*** DATA TO PROCESS Section Begins ***
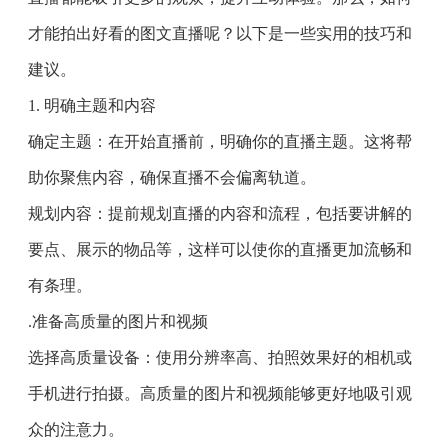
才能拍出好看的图文直播呢？以下是一些实用的技巧和
建议。
1. 明确主题和内容
确定主题：在开始直播前，明确你的直播主题。这将帮
助你聚焦内容，确保直播不会偏离轨道。
规划内容：提前规划直播的内容和流程，包括要讲解的
要点、展示的物品等，这样可以使你的直播更加流畅和
有条理。
.准备高质量的图片和视频
选择高质量设备：使用分辨率高、拍照效果好的相机或
手机进行拍摄。高质量的图片和视频能够更好地吸引观
众的注意力。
*** DATA TO PROCESS Section Ends ***
» WHAT IS EXPECTED: Exactly as written, print each entry, leaving all pictures out.

» RESPONSE AREA:
才能拍出好看的图文直播呢？以下是一些实用的技巧和
建议。
1. 明确主题和内容
确定主题：在开始直播前，明确你的直播主题。这将帮
助你聚焦内容，确保直播不会偏离轨道。
规划内容：提前规划直播的内容和流程，包括要讲解的
要点、展示的物品等，这样可以使你的直播更加流畅和
有条理。
.准备高质量的图片和视频
选择高质量设备：使用分辨率高、拍照效果好的相机或
手机进行拍摄。高质量的图片和视频能够更好地吸引观
众的注意力。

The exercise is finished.